Core principles: - Scarcity principle - Cost-benefit principle - Not all costs are equal principle
1.1 Economics: The study of choice in a world of scarcity
- Economics – the study of how people make choices under conditions of scarcity and of the results of those choices for society. - Economic decision – any decision where securing something of value means going without some other thing of value. - Scarcity principle (no-free-lunch principle) – although we have boundless needs and wants, the resources available to us are limited. Consequently, having more of one good thing usually means having less of another. Trade-offs. Ø Land, labour capital (manmade, e.g. plant and equipment), enterprise are scarce. - Cost-benefit principle – an individual should take an action if, and only if, the extra benefits from taking the actions are at least as great as the extra costs. Extra cost=marginal cost Two key ingredient in an economic decision. Ø Implicit cost – hidden, but it’s there. Ø Explicit cost – what you actually (physically) have to pay. - Economists use the cost-benefit principle as an abstract model of how an idealized rational individual would choose among competing alternatives. - Not-all-costs-and-benefits-are-equal principle – opportunity cost is most important, followed by marginal cost.
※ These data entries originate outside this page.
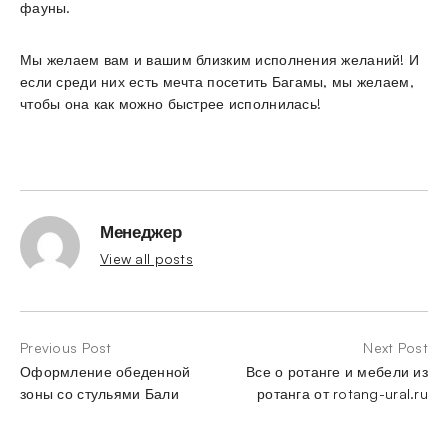
фауны.
Мы желаем вам и вашим близким исполнения желаний! И
если среди них есть мечта посетить Багамы, мы желаем,
чтобы она как можно быстрее исполнилась!
Менеджер
View all posts
Previous Post
Next Post
Оформление обеденной
Все о ротанге и мебели из
зоны со стульями Бали
ротанга от rotang-ural.ru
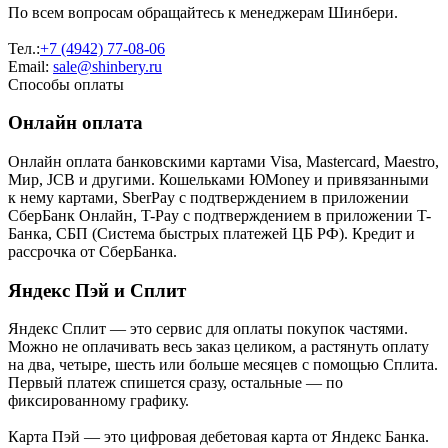
По всем вопросам обращайтесь к менеджерам Шинбери.
Тел.:
+7 (4942) 77-08-06
Email:
sale@shinbery.ru
Способы оплаты
Онлайн оплата
Онлайн оплата банковскими картами Visa, Mastercard, Maestro,
Мир, JCB и другими. Кошельками ЮMoney и привязанными
к нему картами, SberPay с подтверждением в приложении
СберБанк Онлайн, T-Pay с подтверждением в приложении T-
Банка, СБП (Система быстрых платежей ЦБ РФ). Кредит и
рассрочка от СберБанка.
Яндекс Пэй и Сплит
Яндекс Cплит — это сервис для оплаты покупок частями.
Можно не оплачивать весь заказ целиком, а растянуть оплату
на два, четыре, шесть или больше месяцев с помощью Сплита.
Первый платеж спишется сразу, остальные — по
фиксированному графику.
Карта Пэй — это цифровая дебетовая карта от Яндекс Банка.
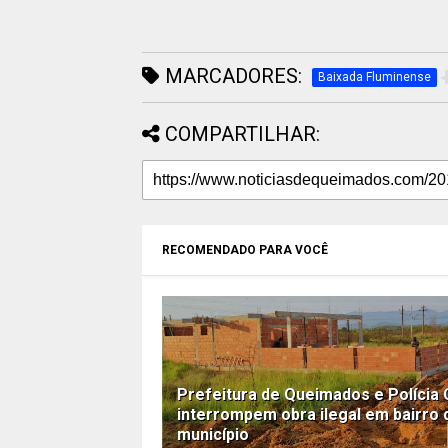
MARCADORES:
Baixada Fluminense
COMPARTILHAR:
RECOMENDADO PARA VOCÊ
Prefeitura de Queimados e Polícia C
interrompem obra ilegal em bairro 
município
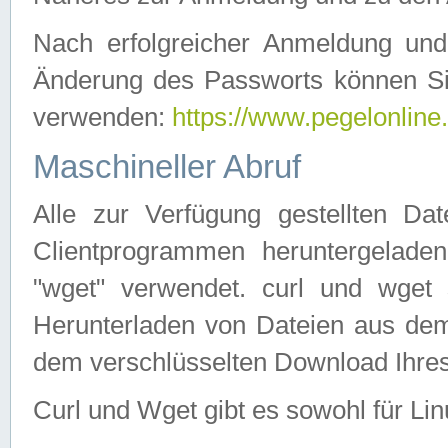
Nach erfolgreicher Anmeldung u
Änderung des Passworts können Si
verwenden:
https://www.pegelonline
Maschineller Abruf
Alle zur Verfügung gestellten Da
Clientprogrammen heruntergeladen
"wget" verwendet. curl und wge
Herunterladen von Dateien aus de
dem verschlüsselten Download Ihr
Curl und Wget gibt es sowohl für Li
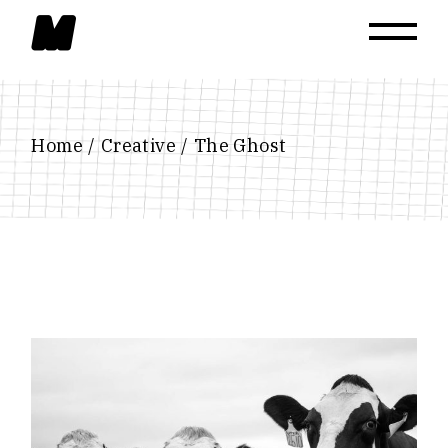
Skip
to
the
content
Home
Creative
The Ghost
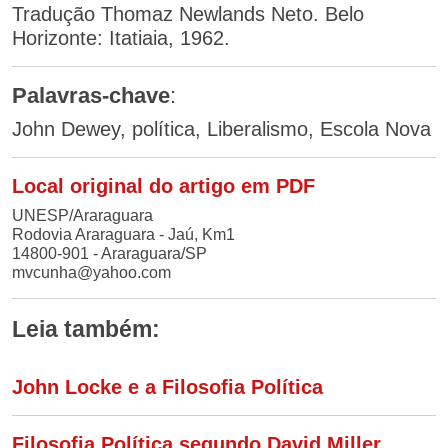
Tradução Thomaz Newlands Neto. Belo
Horizonte: Itatiaia, 1962.
Palavras-chave
:
John Dewey, política, Liberalismo, Escola Nova
Local original do artigo em PDF
UNESP/Araraguara
Rodovia Araraguara - Jaú, Km1
14800-901 - Araraguara/SP
mvcunha@yahoo.com
Leia também:
John Locke e a Filosofia Política
Filosofia Política segundo David Miller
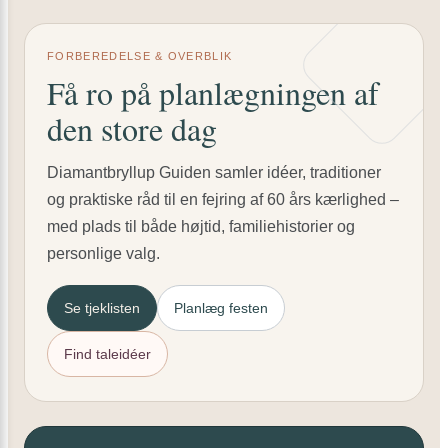
FORBEREDELSE & OVERBLIK
Få ro på planlægningen af
den store dag
Diamantbryllup Guiden samler idéer, traditioner
og praktiske råd til en fejring af 60 års kærlighed –
med plads til både højtid, familiehistorier og
personlige valg.
Se tjeklisten
Planlæg festen
Find taleidéer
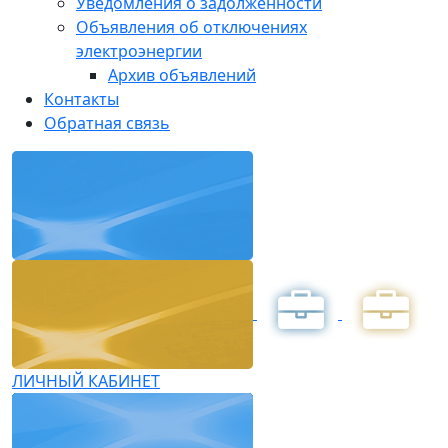
Уведомления о задолженности
Объявления об отключениях
электроэнергии
Архив объявлений
Контакты
Обратная связь
ЛИЧНЫЙ КАБИНЕТ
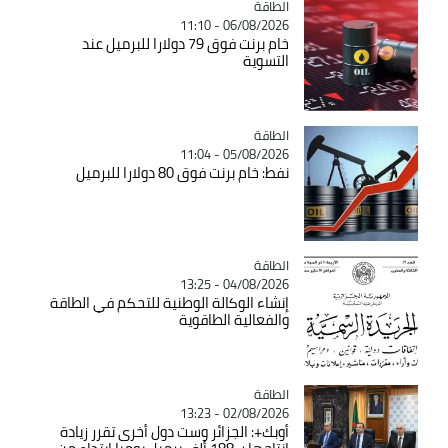
الطاقة
Catégorie
06/08/2026 - 11:10
خام برنت فوق 79 دولارا للبرميل عند
التسوية
الطاقة
Catégorie
05/08/2026 - 11:04
نفط: خام برنت فوق 80 دولارا للبرميل
الطاقة
Catégorie
04/08/2026 - 13:25
إنشاء الوكالة الوطنية للتحكم في الطاقة
والفعالية الطاقوية
الطاقة
Catégorie
02/08/2026 - 13:23
أوبك+: الجزائر وست دول أخرى تقرر زيادة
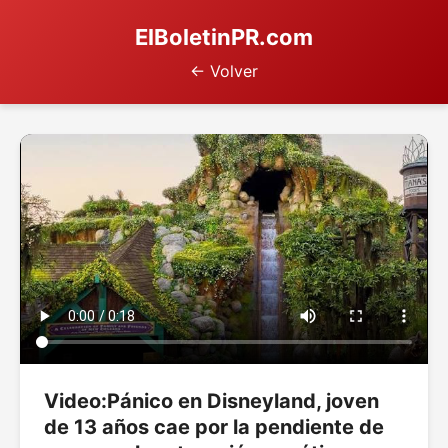
ElBoletinPR.com
← Volver
Video:Pánico en Disneyland, joven
de 13 años cae por la pendiente de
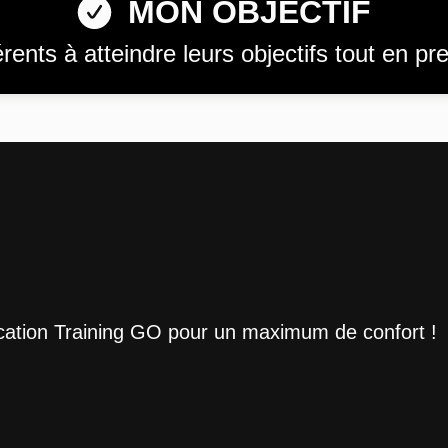
MON OBJECTIF
ents à atteindre leurs objectifs tout en pren
ication Training GO pour un maximum de confort !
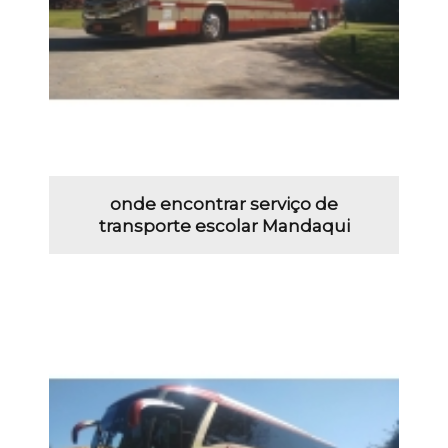
onde encontrar serviço de
transporte escolar Mandaqui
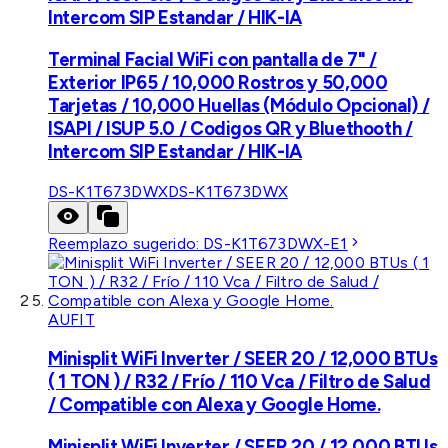
Intercom SIP Estandar / HIK-IA
Terminal Facial WiFi con pantalla de 7" /
Exterior IP65 / 10,000 Rostros y 50,000
Tarjetas / 10,000 Huellas (Módulo Opcional) /
ISAPI / ISUP 5.0 / Codigos QR y Bluethooth /
Intercom SIP Estandar / HIK-IA
DS-K1T673DWX
DS-K1T673DWX
Reemplazo sugerido:
DS-K1T673DWX-E1
AUFIT
Minisplit WiFi Inverter / SEER 20 / 12,000 BTUs
( 1 TON ) / R32 / Frío / 110 Vca / Filtro de Salud
/ Compatible con Alexa y Google Home.
Minisplit WiFi Inverter / SEER 20 / 12,000 BTUs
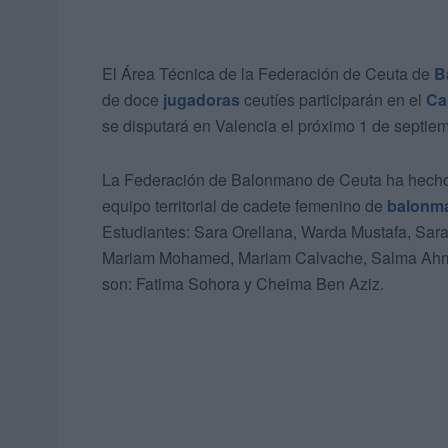
El Área Técnica de la Federación de Ceuta de
B
de doce
jugadoras
ceutíes participarán en el
Ca
se disputará en Valencia el próximo 1 de septie
La Federación de Balonmano de Ceuta ha hecho ofi
equipo territorial de cadete femenino de
balonm
Estudiantes: Sara Orellana, Warda Mustafa, Sara
Mariam Mohamed, Mariam Calvache, Salma Ahm
son: Fatima Sohora y Cheima Ben Aziz.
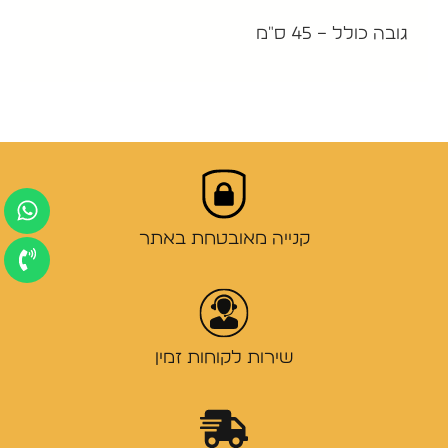
גובה כולל – 45 ס"מ
קנייה מאובטחת באתר
שירות לקוחות זמין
These two matter in making decisions where as sunk cost and average cost don’t. - Abstract model – a simplified description that captures the essential elements of a situation Ø It allows logical analysis. Ø Ignores the unimportant forces. - Ceteris paribus – “all else equal”. The assumption that everything that could affect a variable of interest, other than the thing being studied, stays the same.
1.2 Learning to think as an economist
- Assume that people are rational. - Economic naturalist – someone who uses basic economic concepts to make sense of observations about all aspects of everyday life. - Economic surplus – the gain that results from taking an action when the benefits outweigh the costs. Ø The goal of rational economic decision makers is to maximize their economic surplus. - Opportunity cost – the value of the next-best alternative to taking a particular action.
1.3 Four important decision pitfalls
- Measure costs and benefits as absolute dollar amounts rather than as proportions. - Account for all opportunity costs. We tend to overlook the implicit value of activities that fail to happen. - Ignore sunk costs. Sunk costs are that that cannot be recovered at the moment a decision is made. - Know when to use average costs and benefits and when to use marginal costs and benefits. Ø Marginal cost – the increase in costs associated with a small increase in the level of some activity. Ø Marginal benefit – the increase in benefits associated with a small increase in the level of some activity. Ø Average benefit – the total benefit of undertaking n units of an activity divided by n.
1.5 Microeconomics and macroeconomics
- Microeconomics – the study of individual consumer, firm and market behaviour. - Macroeconomics – the study of the aggregate economy.